廣東話 · 普通話 · 福建話 · 上海話

Cantonese speech-to-text that actually works

Most transcription tools treat Cantonese as an afterthought. Echosy runs Qwen3-ASR on your Mac — a model with best-in-class recognition for Cantonese and other Chinese dialects — and never uploads your audio anywhere.

Download Echosy Free

Free download · macOS 14+ · Apple Silicon · Pro is a one-time $49.80

Why Cantonese is hard — and how Echosy handles it

Generic speech models are trained mostly on Mandarin and English, so Cantonese speech comes out garbled or silently converted into Mandarin phrasing. Echosy ships Qwen3-ASR, a speech model with dedicated support for Cantonese (廣東話), Hokkien (福建話), and Shanghainese (上海話) alongside Mandarin and 50+ other languages — running entirely on your Mac's GPU.

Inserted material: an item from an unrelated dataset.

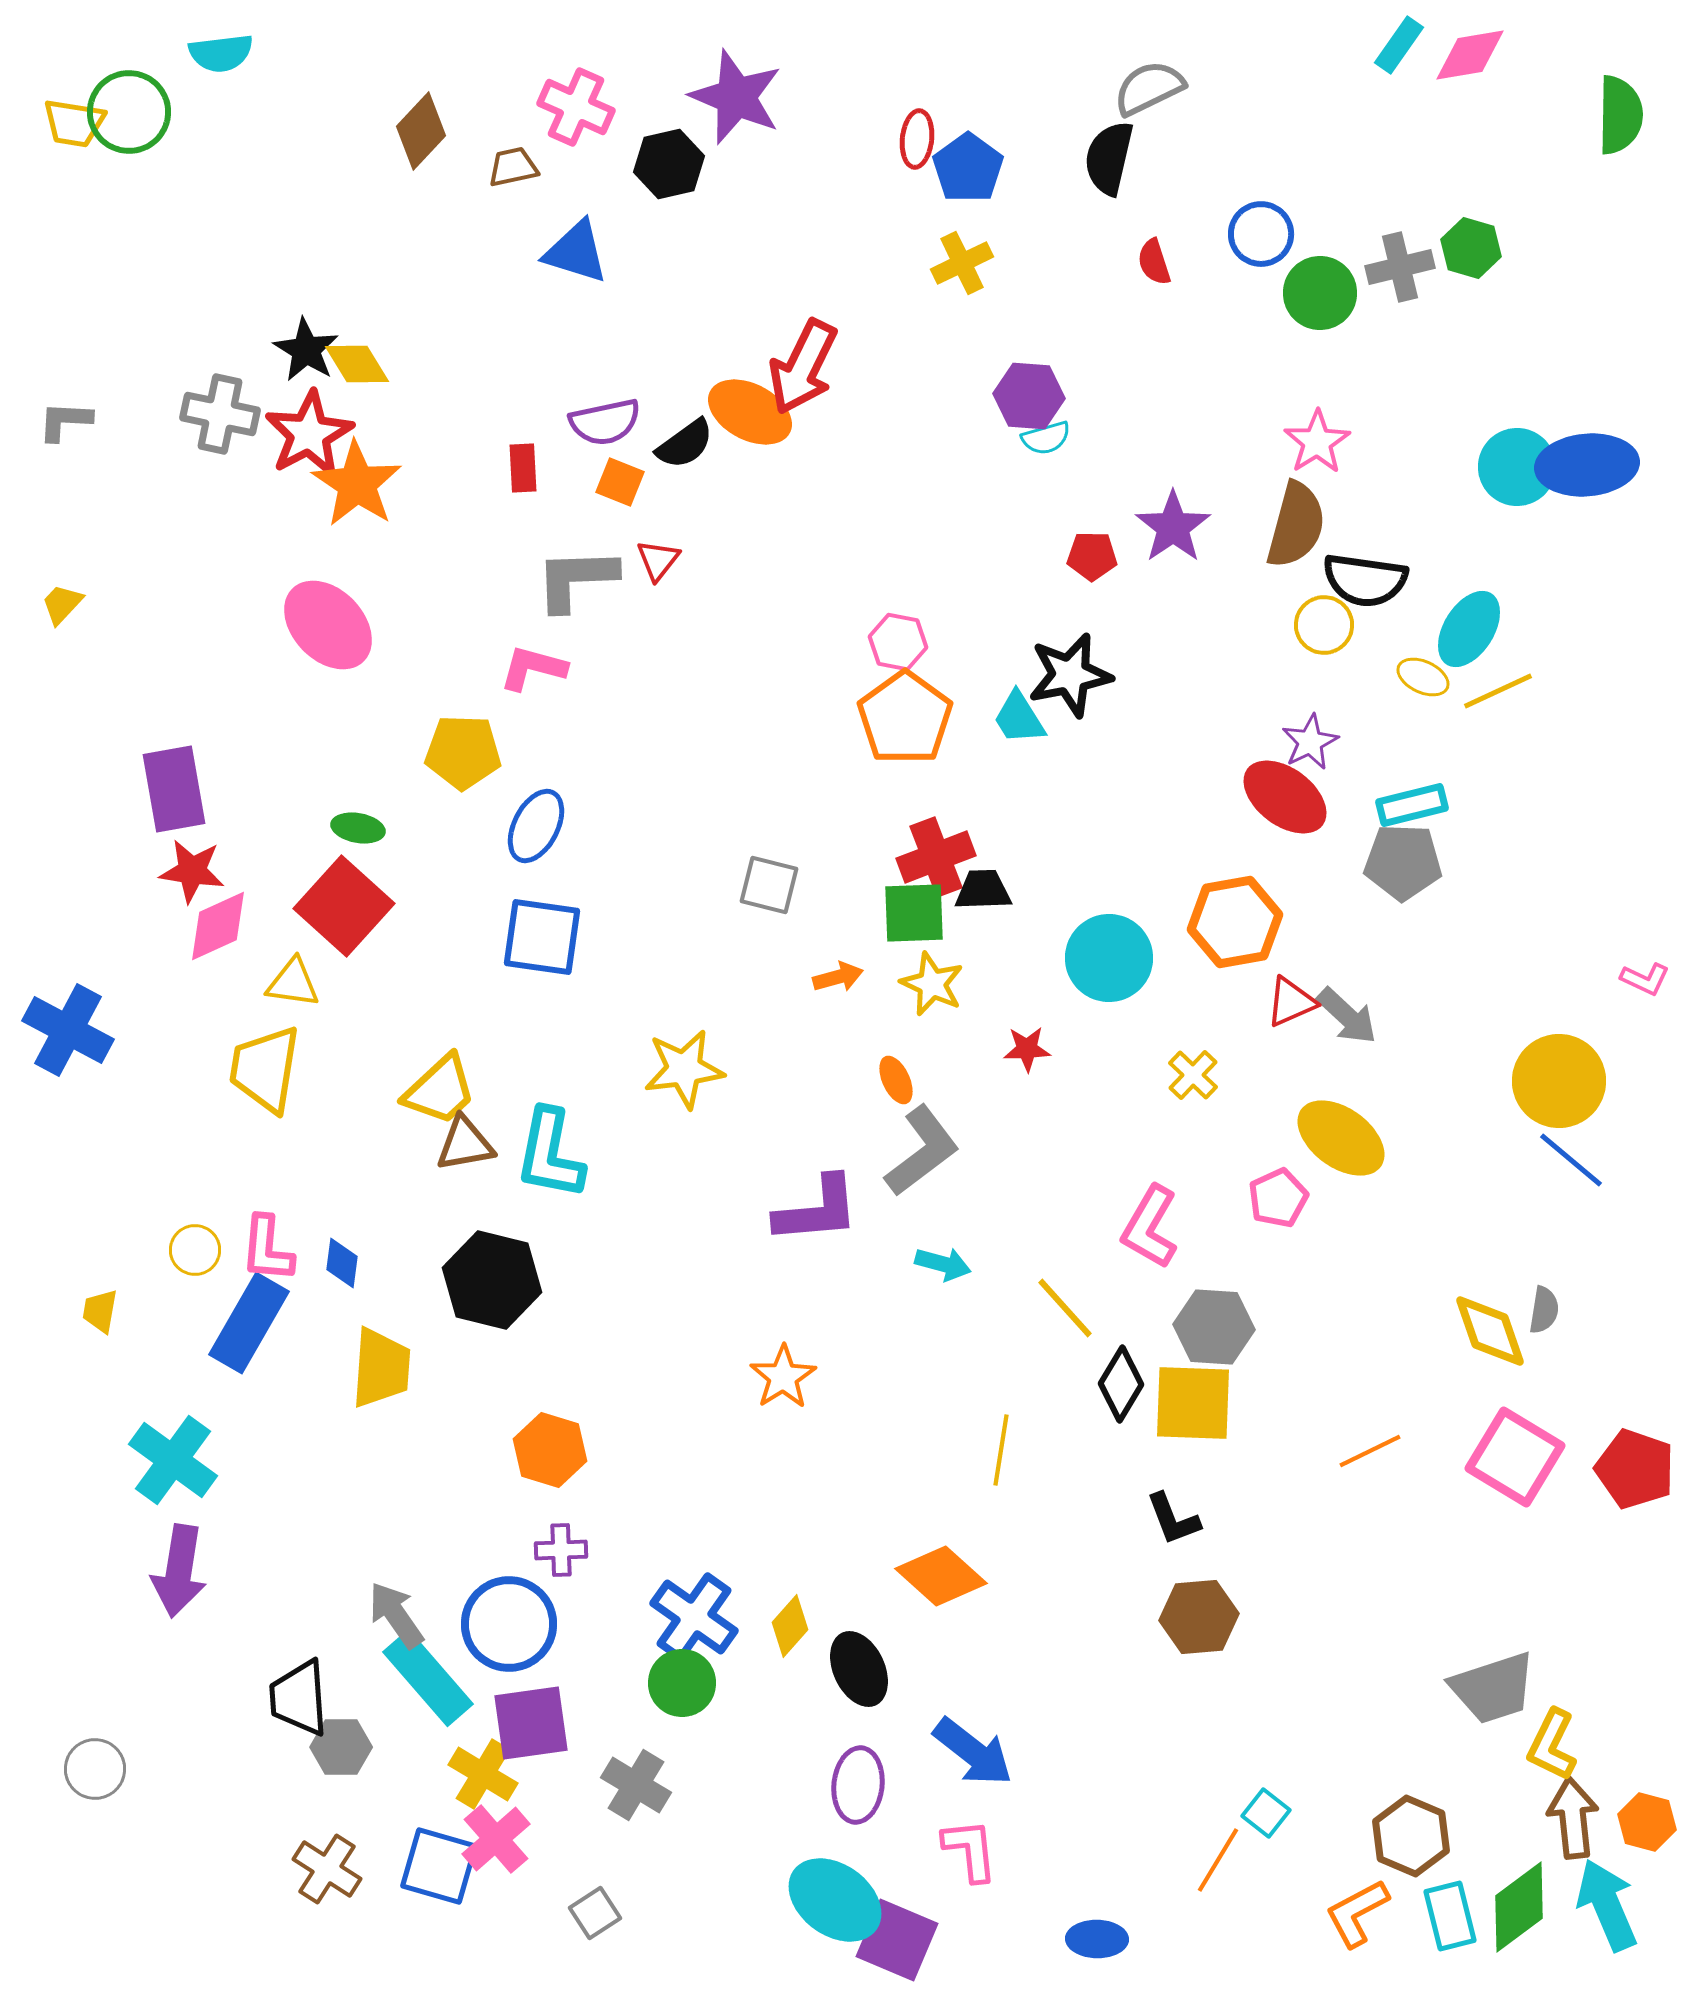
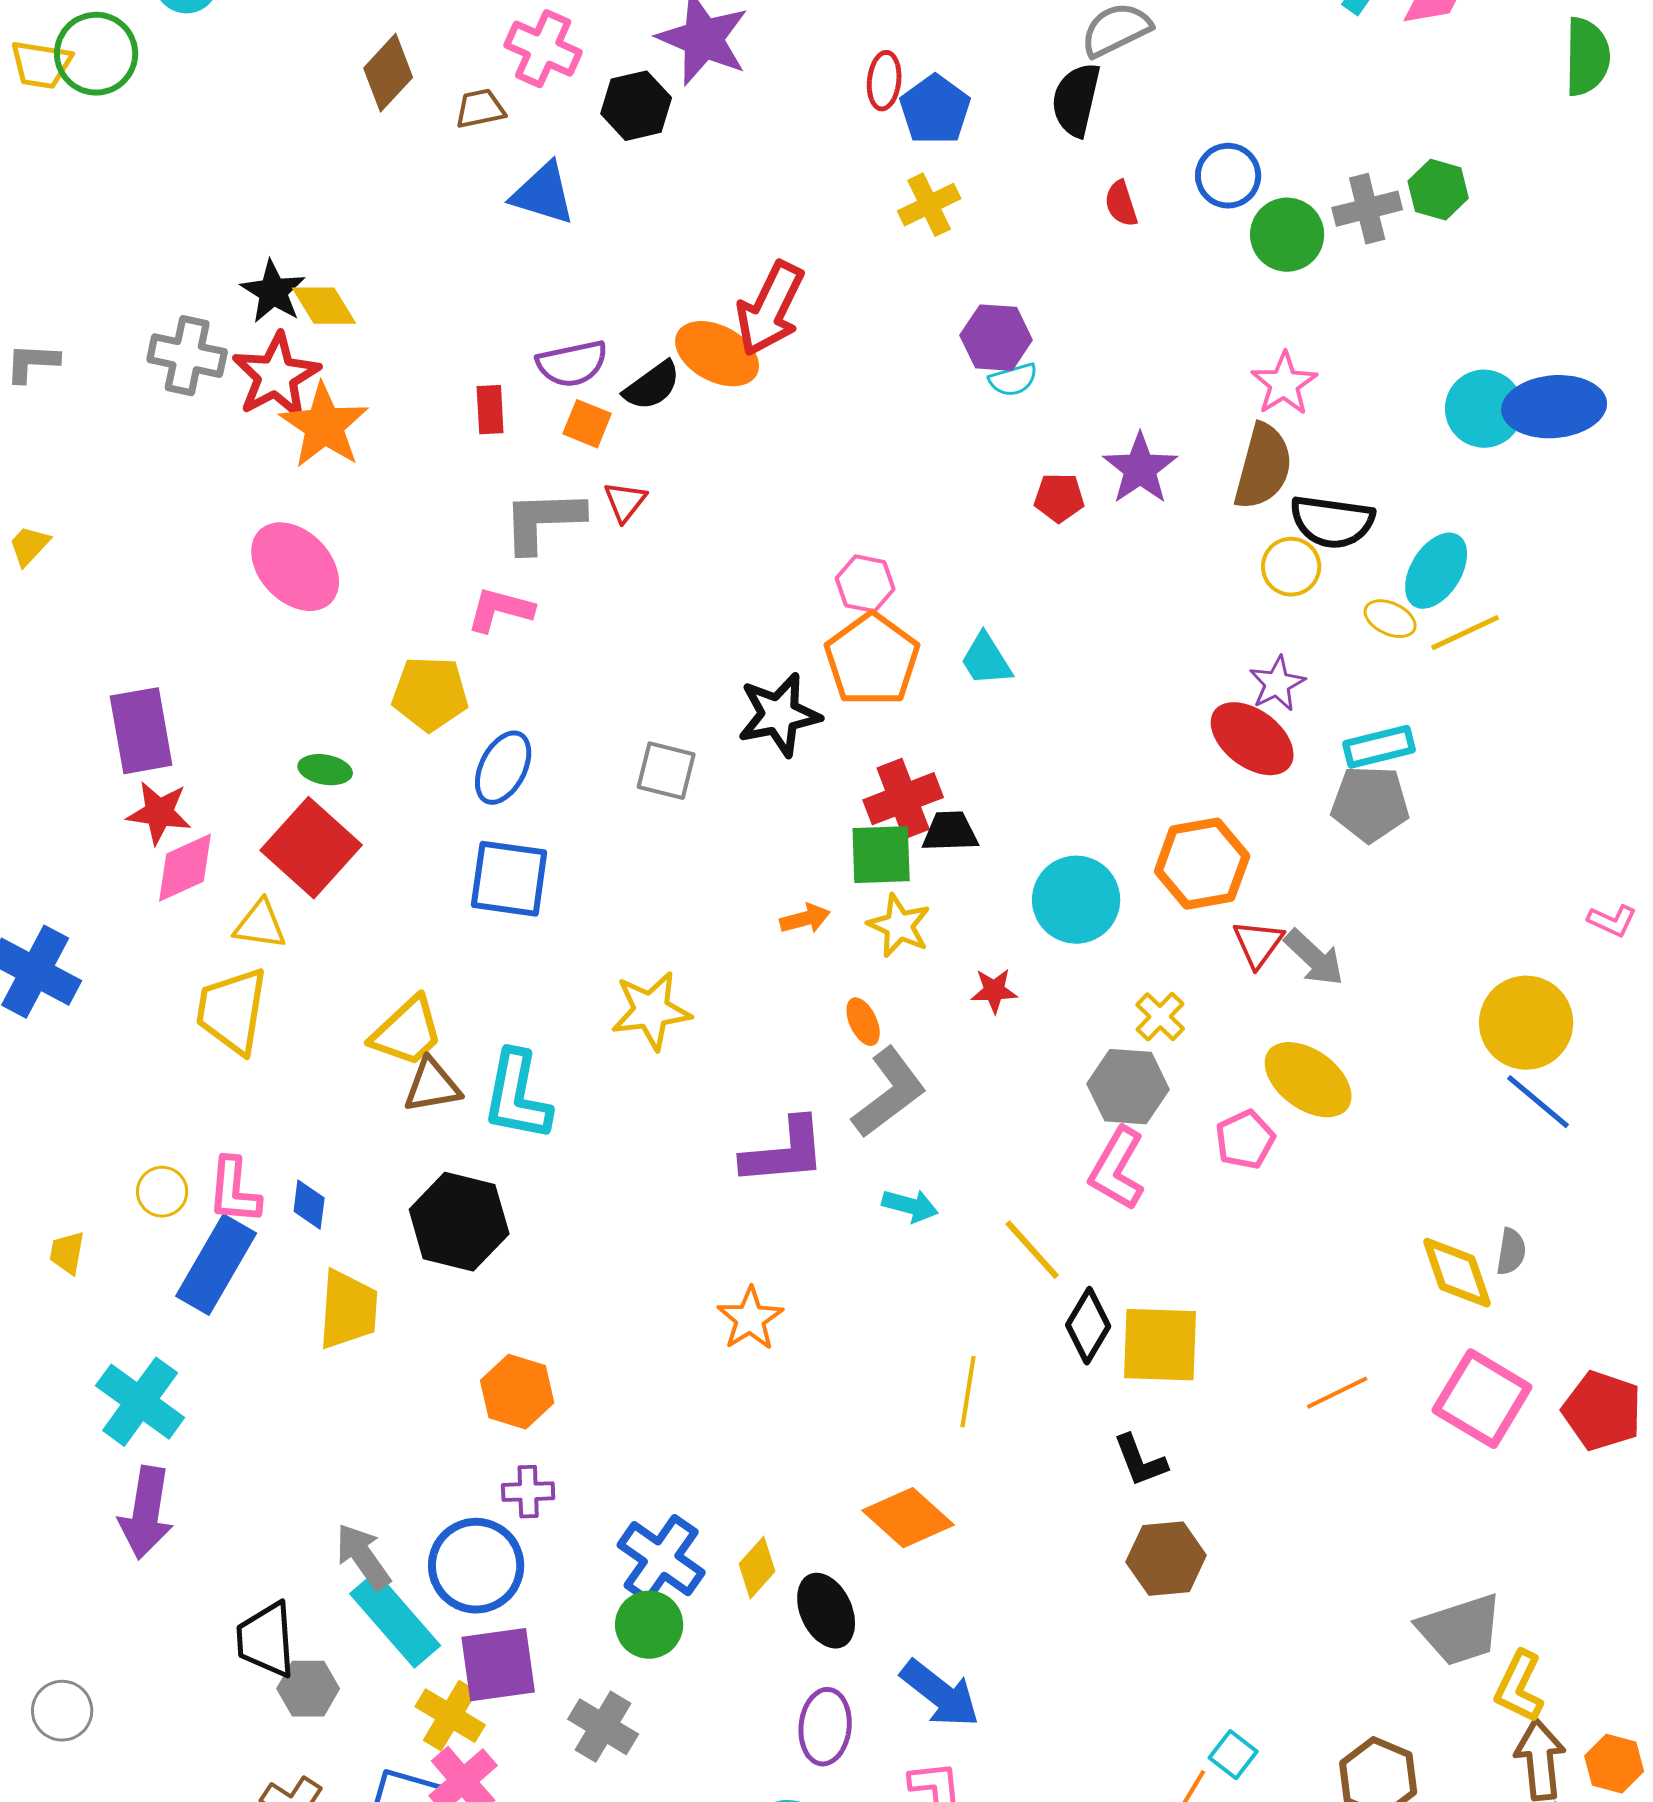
black star: (1070, 675) -> (779, 715), moved
gray square: (769, 885) -> (666, 771), moved
red triangle: (1291, 1002) -> (1258, 944), turned -30
gray hexagon: (1214, 1327) -> (1128, 1087), moved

Code-switching is handled naturally too: typical Hong Kong speech that mixes Cantonese and English mid-sentence is transcribed as spoken, not forced into one language.

What you can transcribe

  • Live conversations and meetings — system audio + microphone, transcribed in real time with timestamps.
  • Audio & video files — drag in MP3, WAV, M4A, MP4, MOV and 20+ other formats (Pro).
  • Dictation — speak Cantonese, get text at your cursor in any Mac app, unlimited and free.
  • Lectures, interviews, podcasts — then generate AI summaries or translate the transcript with the built-in text enhancement.

See the model guide for choosing between Qwen3-ASR 0.6B (free) and 1.7B (Pro, higher accuracy).

Private by design

Everything happens on-device: recording, recognition, and storage. No cloud account, no upload, no per-minute fees. That matters for client meetings, family recordings, and any conversation you wouldn't hand to a server overseas.

Frequently asked questions

Does Echosy transcribe Cantonese accurately?+

Yes. Echosy uses Qwen3-ASR, a speech model with dedicated Cantonese support — widely regarded as best-in-class for Chinese dialects among on-device models. It also handles Mandarin, Hokkien, Shanghainese, and Cantonese-English code-switching.

Can it output Traditional Chinese?+

Yes. Transcripts follow the spoken language, and Echosy's text enhancement can convert or translate transcripts — for example to Traditional Chinese — using your configured AI provider.

Does my audio get uploaded to a server?+

No. Speech recognition runs entirely on your Mac using local models. Your audio never leaves your device.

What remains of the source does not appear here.